The pictures are to be left out when the listing below is reproduced word for word.
------
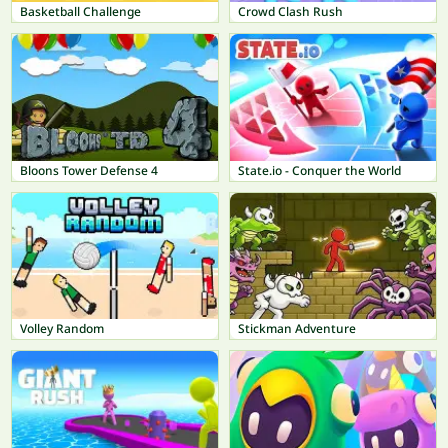
Basketball Challenge
Crowd Clash Rush
Bloons Tower Defense 4
State.io - Conquer the World
Volley Random
Stickman Adventure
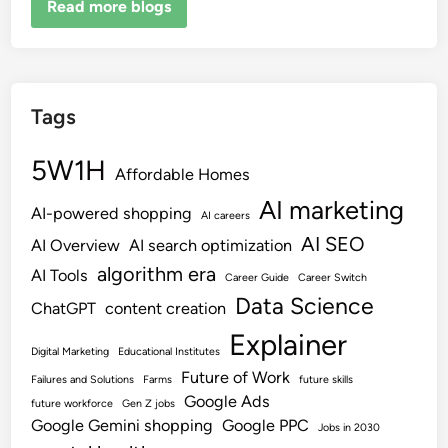
Read more blogs
Tags
5W1H
Affordable Homes
AI marketing
AI-powered shopping
AI careers
AI SEO
AI Overview
AI search optimization
algorithm era
AI Tools
Career Guide
Career Switch
Data Science
ChatGPT
content creation
Explainer
Digital Marketing
Educational Institutes
Future of Work
Failures and Solutions
Farms
future skills
Google Ads
future workforce
Gen Z jobs
Google Gemini shopping
Google PPC
Jobs in 2030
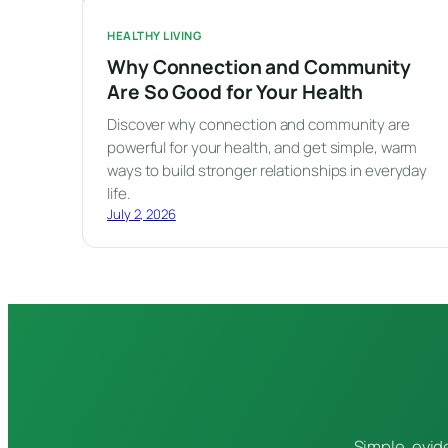
HEALTHY LIVING
Why Connection and Community
Are So Good for Your Health
Discover why connection and community are
powerful for your health, and get simple, warm
ways to build stronger relationships in everyday
life.
July 2, 2026
Simple, evid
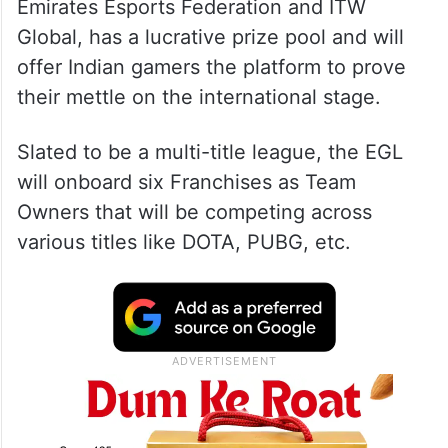
Emirates Esports Federation and ITW
Global, has a lucrative prize pool and will
offer Indian gamers the platform to prove
their mettle on the international stage.
Slated to be a multi-title league, the EGL
will onboard six Franchises as Team
Owners that will be competing across
various titles like DOTA, PUBG, etc.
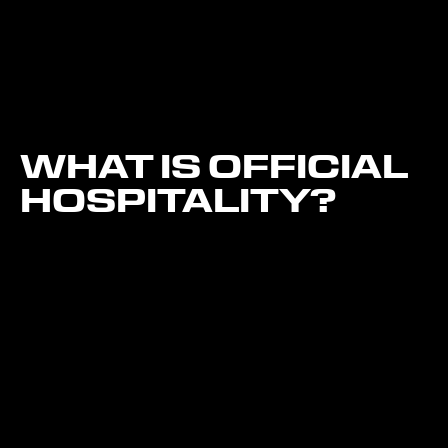
WHAT IS OFFICIAL
HOSPITALITY?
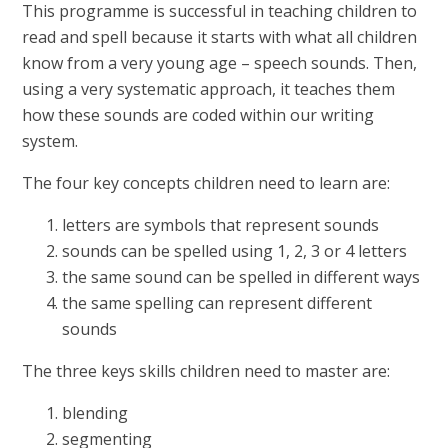
This programme is successful in teaching children to
read and spell because it starts with what all children
know from a very young age – speech sounds. Then,
using a very systematic approach, it teaches them
how these sounds are coded within our writing
system.
The four key concepts children need to learn are:
letters are symbols that represent sounds
sounds can be spelled using 1, 2, 3 or 4 letters
the same sound can be spelled in different ways
the same spelling can represent different
sounds
The three keys skills children need to master are:
blending
segmenting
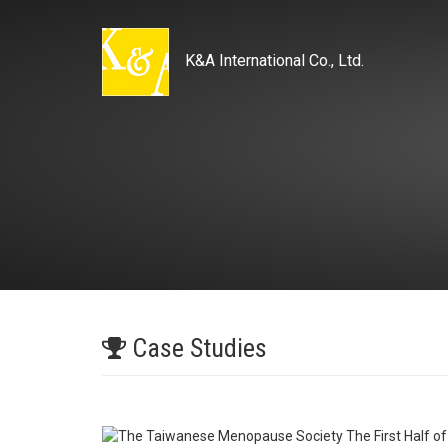
K&A International Co., Ltd.
Case Studies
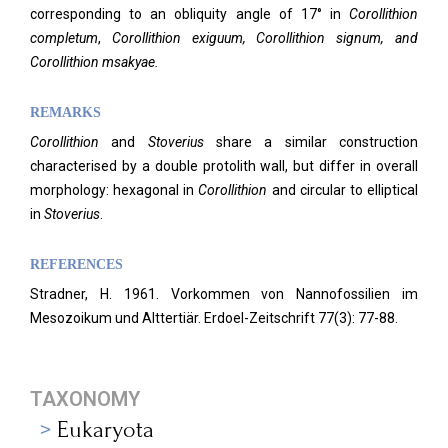
corresponding to an obliquity angle of 17° in
Corollithion
completum
,
Corollithion
exiguum, Corollithion signum, and
Corollithion msakyae.
REMARKS
Corollithion
and
Stoverius
share a similar construction
characterised by a double protolith wall, but differ in overall
morphology: hexagonal in
Corollithion
and circular to elliptical
in
Stoverius
.
REFERENCES
Stradner, H. 1961. Vorkommen von Nannofossilien im
Mesozoikum und Alttertiär. Erdoel-Zeitschrift 77(3): 77-88.
TAXONOMY
Eukaryota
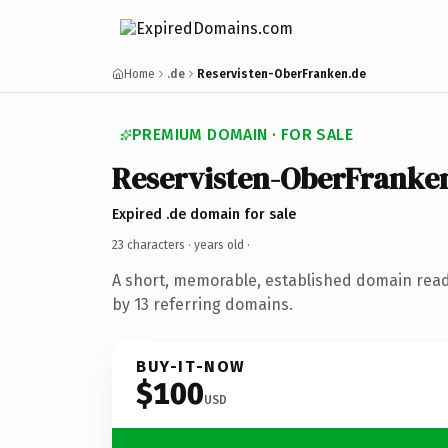
Home
.de
Reservisten-OberFranken.de
PREMIUM DOMAIN · FOR SALE
Reservisten-OberFranke
Expired .de domain for sale
23 characters ·
years old
·
A short, memorable, established domain rea
by 13 referring domains.
BUY-IT-NOW
$100
USD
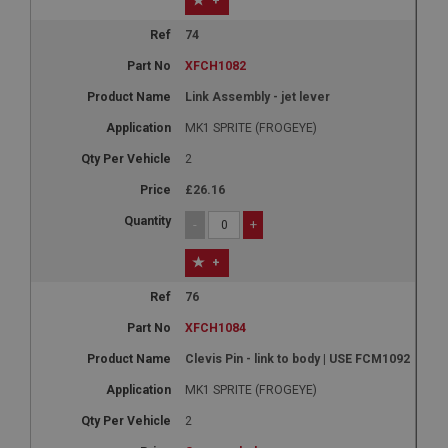
+
74
XFCH1082
Link Assembly - jet lever
MK1 SPRITE (FROGEYE)
2
£26.16
-
+
+
76
XFCH1084
Clevis Pin - link to body | USE FCM1092
MK1 SPRITE (FROGEYE)
2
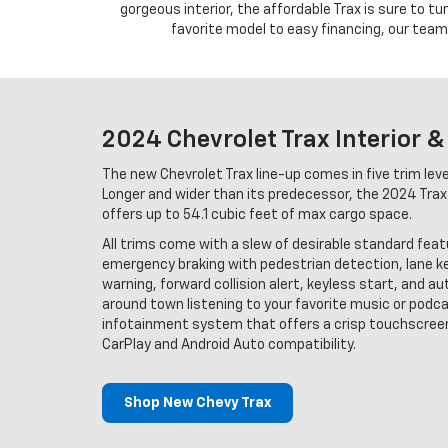
gorgeous interior, the affordable Trax is sure to t
favorite model to easy financing, our team 
2024 Chevrolet Trax Interior &
The new Chevrolet Trax line-up comes in five trim level
Longer and wider than its predecessor, the 2024 Trax
offers up to 54.1 cubic feet of max cargo space.
All trims come with a slew of desirable standard fea
emergency braking with pedestrian detection, lane k
warning, forward collision alert, keyless start, and a
around town listening to your favorite music or podc
infotainment system that offers a crisp touchscreen
CarPlay and Android Auto compatibility.
Shop New Chevy Trax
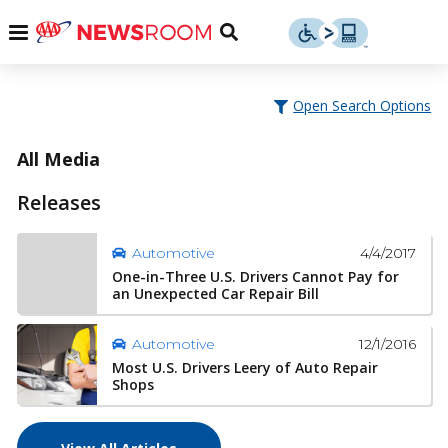
Skip
u
Menu
Toggle
to
Search
content
Menu
u
Open Search Options
u
All Media
Releases
4/4/2017
Automotive
One-in-Three U.S. Drivers Cannot Pay for
an Unexpected Car Repair Bill
12/1/2016
Automotive
Most U.S. Drivers Leery of Auto Repair
Shops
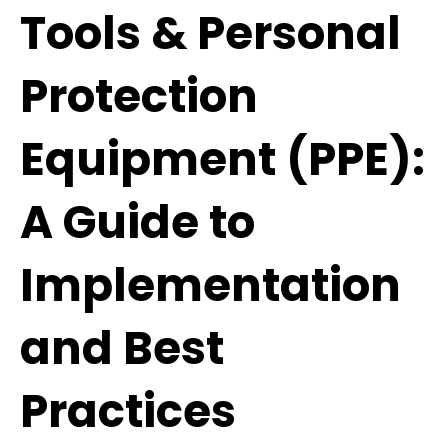
Tools & Personal
Protection
Equipment (PPE):
A Guide to
Implementation
and Best
Practices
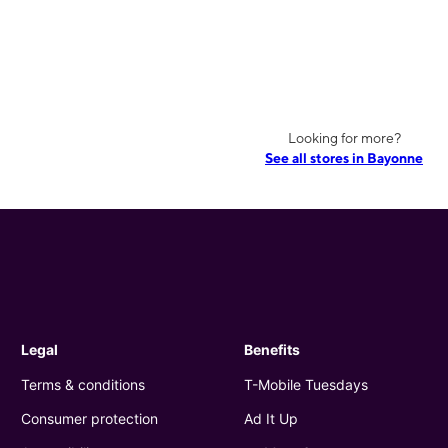
Looking for more?
See all stores in Bayonne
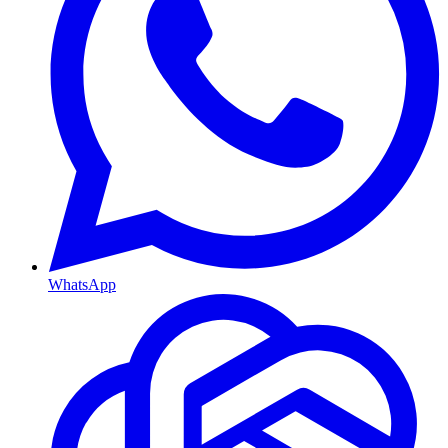
WhatsApp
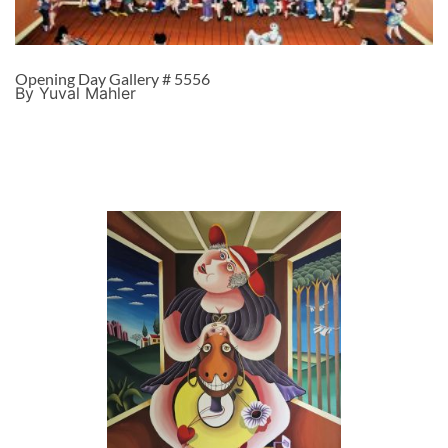
Opening Day Gallery # 5556
By Yuval Mahler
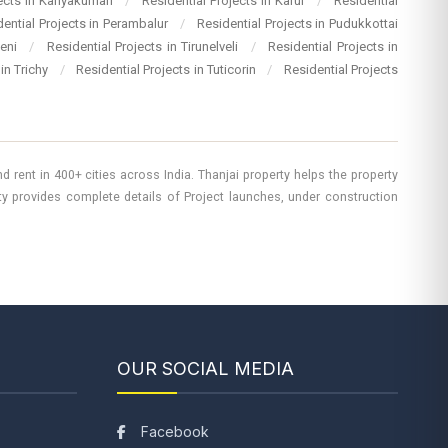
jects in Kanyakumari
/
Residential Projects in Karur
/
Residential
dential Projects in Perambalur
/
Residential Projects in Pudukkottai
heni
/
Residential Projects in Tirunelveli
/
Residential Projects in
 in Trichy
/
Residential Projects in Tuticorin
/
Residential Projects
 rent in 400+ cities across India. Thanjai property helps the property
rty provides complete details of Project launches, under construction
OUR SOCIAL MEDIA
Facebook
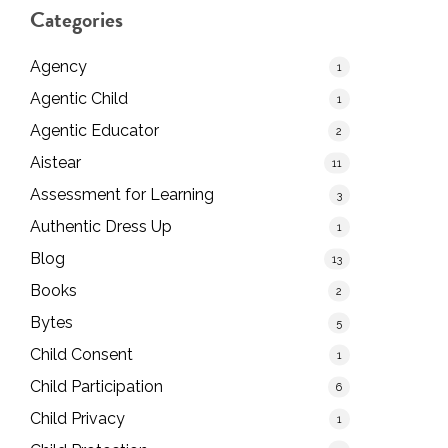
Categories
Agency
1
Agentic Child
1
Agentic Educator
2
Aistear
11
Assessment for Learning
3
Authentic Dress Up
1
Blog
13
Books
2
Bytes
5
Child Consent
1
Child Participation
6
Child Privacy
1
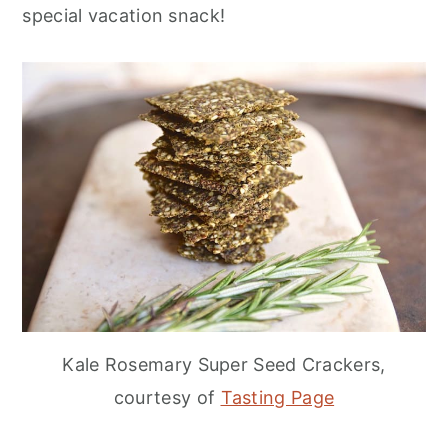
special vacation snack!
Kale Rosemary Super Seed Crackers,
courtesy of
Tasting Page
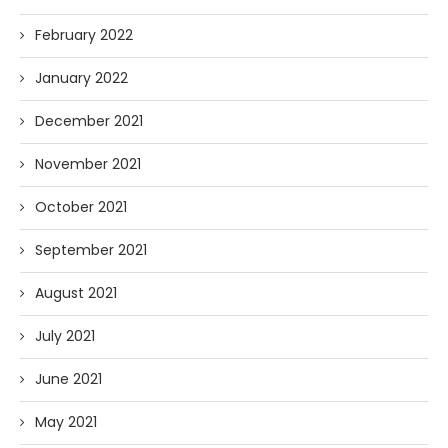
February 2022
January 2022
December 2021
November 2021
October 2021
September 2021
August 2021
July 2021
June 2021
May 2021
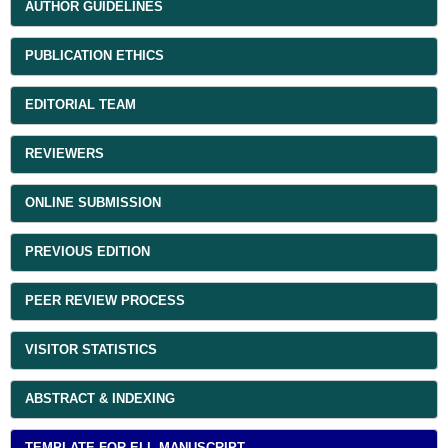
AUTHOR GUIDELINES
PUBLICATION ETHICS
EDITORIAL TEAM
REVIEWERS
ONLINE SUBMISSION
PREVIOUS EDITION
PEER REVIEW PROCESS
VISITOR STATISTICS
ABSTRACT & INDEXING
TEMPLATE FOR ELL MANUSCRIPT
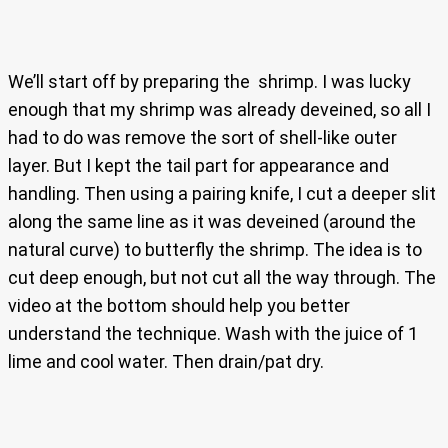
We’ll start off by preparing the shrimp. I was lucky
enough that my shrimp was already deveined, so all I
had to do was remove the sort of shell-like outer
layer. But I kept the tail part for appearance and
handling. Then using a pairing knife, I cut a deeper slit
along the same line as it was deveined (around the
natural curve) to butterfly the shrimp. The idea is to
cut deep enough, but not cut all the way through. The
video at the bottom should help you better
understand the technique. Wash with the juice of 1
lime and cool water. Then drain/pat dry.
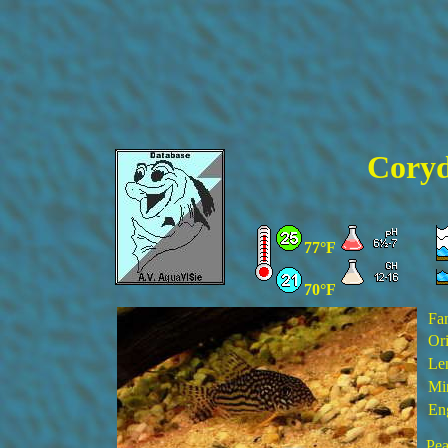
Coryd
77°F
70°F
Fa
Ori
Le
Min
En
Pea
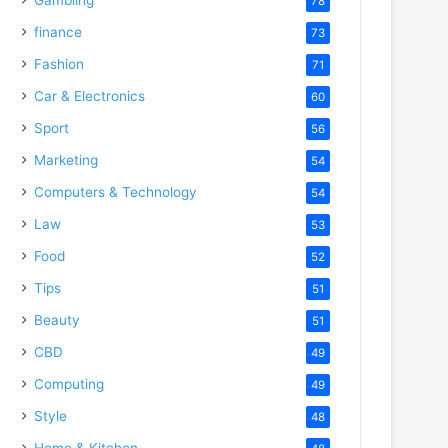
78
finance
73
Fashion
71
Car & Electronics
60
Sport
56
Marketing
54
Computers & Technology
54
Law
53
Food
52
Tips
51
Beauty
51
CBD
49
Computing
49
Style
48
Home & Kitchen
------
* _EXERCISE OUTPUT_:
Basketball Challenge
Crowd Clash Rush
Bloons Tower Defense 4
State.io - Conquer the World
Volley Random
Stickman Adventure
Read more blogs
Tags
5W1H
Affordable Homes
AI marketing
AI-powered shopping
AI careers
AI SEO
AI Overview
AI search optimization
algorithm era
AI Tools
Career Guide
Career Switch
Data Science
ChatGPT
content creation
Explainer
Digital Marketing
Educational Institutes
Future of Work
Failures and Solutions
Farms
future skills
Google Ads
future workforce
Gen Z jobs
Google Gemini shopping
Google PPC
Jobs in 2030
HEALTHY LIVING
Why Connection and Community
Are So Good for Your Health
Discover why connection and community are
powerful for your health, and get simple, warm
ways to build stronger relationships in everyday
life.
July 2, 2026
Simple, evid
Emirates Esports Federation and ITW
Global, has a lucrative prize pool and will
offer Indian gamers the platform to prove
their mettle on the international stage.
Slated to be a multi-title league, the EGL
will onboard six Franchises as Team
Owners that will be competing across
various titles like DOTA, PUBG, etc.
WHAT IS OFFICIAL
HOSPITALITY?
This programme is successful in teaching children to
read and spell because it starts with what all children
know from a very young age – speech sounds. Then,
using a very systematic approach, it teaches them
how these sounds are coded within our writing
system.
The four key concepts children need to learn are:
letters are symbols that represent sounds
sounds can be spelled using 1, 2, 3 or 4 letters
the same sound can be spelled in different ways
the same spelling can represent different
sounds
The three keys skills children need to master are:
blending
segmenting
K&A International Co., Ltd.
Case Studies
corresponding to an obliquity angle of 17° in
Corollithion
completum
,
Corollithion
exiguum, Corollithion signum, and
Corollithion msakyae.
REMARKS
Corollithion
and
Stoverius
share a similar construction
characterised by a double protolith wall, but differ in overall
morphology: hexagonal in
Corollithion
and circular to elliptical
in
Stoverius
.
REFERENCES
Stradner, H. 1961. Vorkommen von Nannofossilien im
Mesozoikum und Alttertiär. Erdoel-Zeitschrift 77(3): 77-88.
TAXONOMY
Eukaryota
Home
.de
Reservisten-OberFranken.de
PREMIUM DOMAIN · FOR SALE
Reservisten-OberFranke
Expired .de domain for sale
23 characters ·
years old
·
A short, memorable, established domain rea
by 13 referring domains.
BUY-IT-NOW
$100
USD
+
74
XFCH1082
Link Assembly - jet lever
MK1 SPRITE (FROGEYE)
2
£26.16
-
+
+
76
XFCH1084
Clevis Pin - link to body | USE FCM1092
MK1 SPRITE (FROGEYE)
2
gorgeous interior, the affordable Trax is sure to t
favorite model to easy financing, our team 
2024 Chevrolet Trax Interior &
The new Chevrolet Trax line-up comes in five trim level
Longer and wider than its predecessor, the 2024 Trax
offers up to 54.1 cubic feet of max cargo space.
All trims come with a slew of desirable standard fea
emergency braking with pedestrian detection, lane k
warning, forward collision alert, keyless start, and a
around town listening to your favorite music or podc
infotainment system that offers a crisp touchscreen
CarPlay and Android Auto compatibility.
Shop New Chevy Trax
Skip
u
Menu
Toggle
to
Search
content
Menu
u
Open Search Options
u
All Media
Releases
4/4/2017
Automotive
One-in-Three U.S. Drivers Cannot Pay for
an Unexpected Car Repair Bill
12/1/2016
Automotive
Most U.S. Drivers Leery of Auto Repair
Shops
Tools & Personal
Protection
Equipment (PPE):
A Guide to
Implementation
and Best
Practices
Looking for more?
See all stores in Bayonne
WhatsApp
Opening Day Gallery # 5556
By Yuval Mahler
jects in Kanyakumari
/
Residential Projects in Karur
/
Residential
dential Projects in Perambalur
/
Residential Projects in Pudukkottai
heni
/
Residential Projects in Tirunelveli
/
Residential Projects in
 in Trichy
/
Residential Projects in Tuticorin
/
Residential Projects
 rent in 400+ cities across India. Thanjai property helps the property
rty provides complete details of Project launches, under construction
OUR SOCIAL MEDIA
Facebook
Categories
Agency
1
Agentic Child
1
Agentic Educator
2
Aistear
11
Assessment for Learning
3
Authentic Dress Up
1
Blog
13
Books
2
Bytes
5
Child Consent
1
Child Participation
6
Child Privacy
1
special vacation snack!
Kale Rosemary Super Seed Crackers,
courtesy of
Tasting Page
February 2022
January 2022
December 2021
November 2021
October 2021
September 2021
August 2021
July 2021
June 2021
May 2021
AUTHOR GUIDELINES
PUBLICATION ETHICS
EDITORIAL TEAM
REVIEWERS
ONLINE SUBMISSION
PREVIOUS EDITION
PEER REVIEW PROCESS
VISITOR STATISTICS
ABSTRACT & INDEXING
TEMPLATE FOR ELL MANUSCRIPT
We’ll start off by preparing the shrimp. I was lucky
enough that my shrimp was already deveined, so all I
had to do was remove the sort of shell-like outer
layer. But I kept the tail part for appearance and
handling. Then using a pairing knife, I cut a deeper slit
along the same line as it was deveined (around the
natural curve) to butterfly the shrimp. The idea is to
cut deep enough, but not cut all the way through. The
video at the bottom should help you better
understand the technique. Wash with the juice of 1
lime and cool water. Then drain/pat dry.
Coryd
77°F
70°F
Fa
Ori
Le
Min
En
Pea
78
finance
73
Fashion
71
Car & Electronics
60
Sport
56
Marketing
54
Computers & Technology
54
Law
53
Food
52
Tips
51
Beauty
51
CBD
49
Computing
49
Style
48
Home & Kitchen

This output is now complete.